As pointed out by D. Donoho,
An article about computational science in a scientific publication is not the scholarship itself, it is merely advertising of the scholarship. The actual scholarship is the complete software development environment and the complete set of instructions which generated the figures. This directly applies to high throughput biology data analysis and I strongly believe that being able to reproduce once results and replicate an analysis with new data are essential aspects of the process of doing research.
As such, I regard the development of scientific software and analysis pipelines (including good software and process documentation) that facilitate reproducible research, an important aspect of my scientific activity.
Mass-spectrometry data analysis My work on the design and implementation of reproducible low-level mass-spectometry data analysis pipeline is materialised by the development of MSnbase (see the R/Bioconductor packages page for a short description and the poster and talk sections in publications). A too often neglegted aspect of data analysis is the storage and handling of meta data, which is an essential part of the data structures implemented in MSnbase. An essential goal of this work is to enable to define rigorous and reproducible data analysis pipelines and best practices. The synapter package and the associated publications (see Bond et al. 2013 and Shliaha et al. 2013) addresses MSE label-free quantiation, optionally including ion mobility separation.

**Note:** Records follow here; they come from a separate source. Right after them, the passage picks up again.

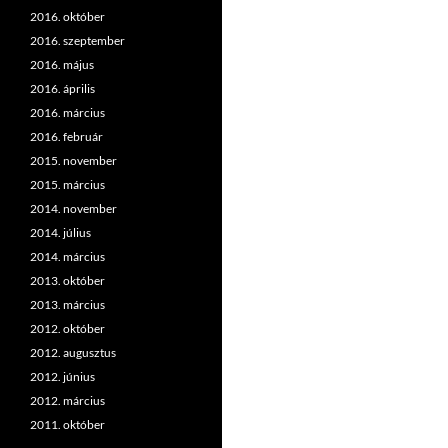
2016. október
2016. szeptember
2016. május
2016. április
2016. március
2016. február
2015. november
2015. március
2014. november
2014. július
2014. március
2013. október
2013. március
2012. október
2012. augusztus
2012. június
2012. március
2011. október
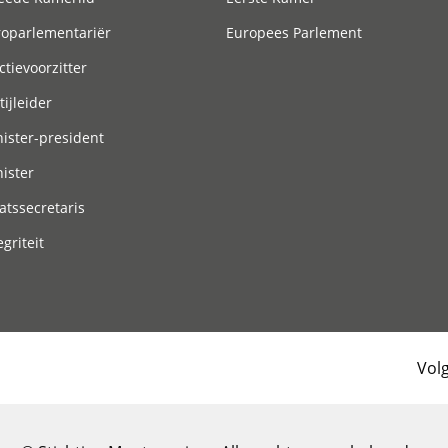
roparlementariër
Europees Parlement
ctievoorzitter
tijleider
ister-president
ister
atssecretaris
egriteit
Vol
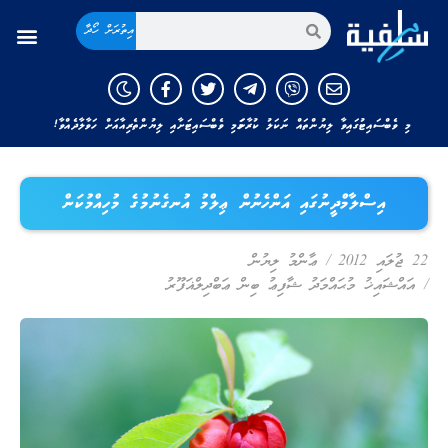
އިތުރަށް ހޯދާ
މި ވެބްސައިޓުގައިވާ ލިޔުންތައް ނަކަލު ކުރާނަމަ މި ވެބްސައިޓަށާއި ލިޔުންތެރިއާއަށް ހަވާލާދެއްވާ!
އިސްލާމްދީނުގައި އަންހެނުން ޢިލްމު އުނގެނުމުގެ މުހިއްމުކަން
22 ޖުލައި 2012
/
ޢާންމު ލިޔުން
/
އައްޝައިޚު މުޙައްމަދު ޝާފިޢު ބިން ޢަބްދިލްޣަފޫރު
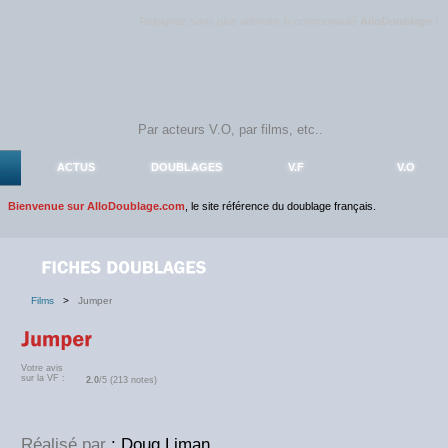
Rejoignez sans plus attendre la communauté
AlloDoublage
!
ACTUS
DOUBLAGES
V.F
V.O
Bienvenue sur AlloDoublage.com
, le site référence du doublage français.
Films
>
Jumper
Votre avis
sur la VF :
2.0
/5 (213 notes)
Réalisé par
: Doug Liman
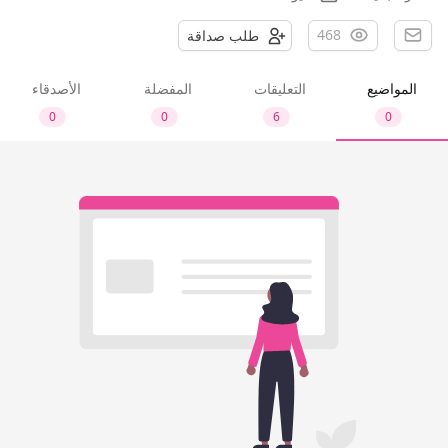
468
طلب صداقة
المواضيع
التعليقات
المفضلة
الأصدقاء
0
0
6
0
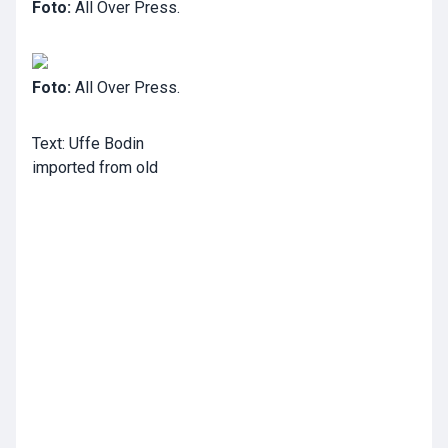
Foto:
All Over Press.
Foto:
All Over Press.
Text: Uffe Bodin
imported from old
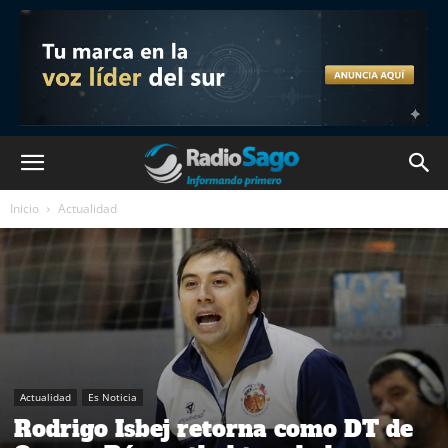
Inicio
Actualidad
Actualidad
Es Noticia
Rodrigo Isbej retorna como DT de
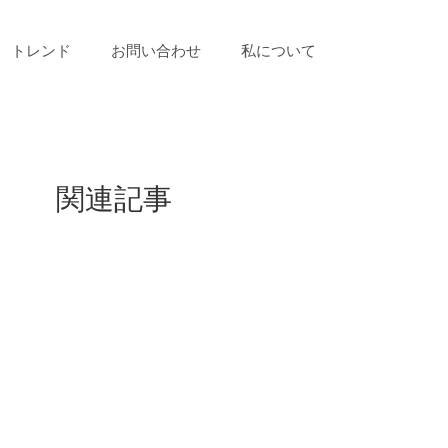
トレンド
お問い合わせ
私について
関連記事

MS-based organelle proteomics
In biology, localisation is function: knowledge of the localisation of proteins is of paramount importance to assess and study their function. (Gatto et al., 2010) My work in organelle proteomics is focused on the analysis of quantitative mass-spectrometry data (mainly gradient approaches) to infer sub-cellular localisation of proteins. This work is implemented in the pRoloc package (see the R/Bioconductor packages page for a short description and the poster and talk sections in publications). This framework allows researcher to manage data and meta data (using data structure from MSnbase) as well as organelle marker sets, apply contemporary linear and non-linear machine learning techniques to predict protein-organelle association based in quantitative proteomics data for a review of organelle proteomics designs), easily incorporate data from other organelle proteomics initiatives like the Human Protein Atlas as well as GO annotation terms. As advances in technology enable more sophisticated organelle proteomics experiments to be performed, it is essential that tool kits are created to support scientists in the analysis of large and complex data sets.